By Mike Hellgren

CENTREVILLE, Md. (WJZ/AP) — Two luxury retreats in New York and Maryland where Russian diplomats have gone for decades to play tennis, sail and swim were shut down by the Obama administration Friday in retaliation for Moscow’s cyber-meddling in the presidential election.

The Obama Administration set a deadline of noon Friday for Russians to leave their compound in Centreville on Maryland’s eastern shore, to which they did, under heavy security.
It’s no secret the Russians owned the Centreville estate. It sits just across the Corsica River in Queen Anne’s county. The President gave the Russians a noon deadline, and a caravan of vehicles left just before then.
A dozen trucks and cars left on the quiet country road outside of Centreville, with a visible sign of the sanctions President Obama imposed on the Russian government.
Sources say US intelligence believed the Russian-owned 45-acre estate was a base for covert Russian intelligence activities, including spying on an NSA facility in nearby Kent Island.
WJZ tried to get closer access–heading down the rutted road near the compound entrance, but crews were turned away by State Department employees.

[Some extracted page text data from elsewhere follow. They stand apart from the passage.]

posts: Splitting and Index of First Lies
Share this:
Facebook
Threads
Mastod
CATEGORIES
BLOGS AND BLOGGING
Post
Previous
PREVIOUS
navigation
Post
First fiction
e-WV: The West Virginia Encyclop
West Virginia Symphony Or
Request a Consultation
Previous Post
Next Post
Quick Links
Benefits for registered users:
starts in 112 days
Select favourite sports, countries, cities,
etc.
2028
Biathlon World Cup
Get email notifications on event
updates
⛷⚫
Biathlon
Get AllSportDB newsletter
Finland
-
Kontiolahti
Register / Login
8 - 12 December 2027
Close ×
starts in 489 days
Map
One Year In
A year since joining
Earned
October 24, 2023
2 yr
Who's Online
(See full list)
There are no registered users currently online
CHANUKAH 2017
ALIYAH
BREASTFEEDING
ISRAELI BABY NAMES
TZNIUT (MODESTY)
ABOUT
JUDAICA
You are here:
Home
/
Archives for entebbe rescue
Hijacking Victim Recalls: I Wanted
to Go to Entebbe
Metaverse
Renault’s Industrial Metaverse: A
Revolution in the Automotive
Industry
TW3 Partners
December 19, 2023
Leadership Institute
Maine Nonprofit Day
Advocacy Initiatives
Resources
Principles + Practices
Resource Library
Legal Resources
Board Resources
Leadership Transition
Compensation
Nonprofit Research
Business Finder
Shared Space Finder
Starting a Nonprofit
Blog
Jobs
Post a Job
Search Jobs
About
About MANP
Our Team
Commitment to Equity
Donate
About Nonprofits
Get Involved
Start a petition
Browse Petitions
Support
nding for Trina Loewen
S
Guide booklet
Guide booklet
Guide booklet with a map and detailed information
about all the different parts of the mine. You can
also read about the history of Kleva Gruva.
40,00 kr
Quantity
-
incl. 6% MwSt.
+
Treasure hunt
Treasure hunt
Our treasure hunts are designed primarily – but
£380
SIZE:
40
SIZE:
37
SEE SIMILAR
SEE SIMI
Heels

The U.S. said the two Cold War-era estates were being used for intelligence activities.

In New York, Russian diplomatic staff members were evicted from a mansion on Long Island’s Gold Coast. The estate, once called Elmcroft, is in the town of Oyster Bay and was purchased by the Soviets in 1952.

Russian U.N. Ambassador Vitaly Churkin told reporters at U.N. headquarters that the Obama administration was destroying holiday fun for the children of Russian diplomats.

“I think it’s quite scandalous that they chose to throw out our kids,” he said. “They know full well that those two facilities they mentioned, they are vacation facilities for our kids and this is Christmas, and this is vacation time for our schools. This is the time when the kids go to those facilities. So to close our access to them just while those holidays were starting, to me was rather silly.”

President Barack Obama announced the step Thursday as part of a raft of sanctions that included the expulsion of 35 Russians who the U.S. said were spies operating under diplomatic cover.

Neighbors of both compounds described generally friendly relations with the diplomats and their families.

“Wasn’t like it was a secret…Russian people stayed there,” says Karen Fields. Fields is a long-time eastern shore resident who supports the president’s decision.

“I know that he cares about national security, politics.”

The head of the Queen Anne’s County Board of Commissioners lives just across the river from the Estate, and tells WJZ by phone, local government wasn’t notified about the move. He never saw anything suspicious from his Russian neighbors.

“I was rather surprised this facility was singled out,” says Queen Anne’s County Commissioner Steve Wilson.

“I’ve been there for 70 years, and I don’t think I’ve ever heard a loud noise from across the river,” he says.

“We coexist with these people peacefully,” said Alison Davis, who lives near the Maryland retreat. “It’s basically their summer cottage, but we see the diplomat tags driving here all the time, very friendly. We see them biking, say hello.”

Still, she said, “They kind of keep to themselves.”

She said the compound has a private beach and was typically used for a sailing regatta during the end-of-summer Labor Day weekend.

This luxurious vacation spot was once the home of DuPont executive John Raskob, who financed construction of the empire state building.

An Associated Press story from 1992 said the compound had four tennis courts, a swimming pool and a soccer field. A camp was held there for Russian children during the summer and for two weeks each Christmas. The brick mansion on the site had been converted into 12 apartments and a dozen cottages, each with four apartments. In total, the compound can accommodate 40 families at a time, according to that report.

Russia maintains two weekend retreats for its U.N. diplomats about an hour’s drive outside New York City, where the United Nations has its high-rise headquarters.


While some believe the President has gone too far, Maryland Senator Ben Carson believes shutting the compound is not enough, and plans to introduce more measures in congress.

Maryland representative Elijah Cummings tells WJZ: “The president’s actions send a strong signal that interference by Russia–or any foreign power–in our electoral processes is intolerable.”

Tax records value to the Centreville property at more than $8 million.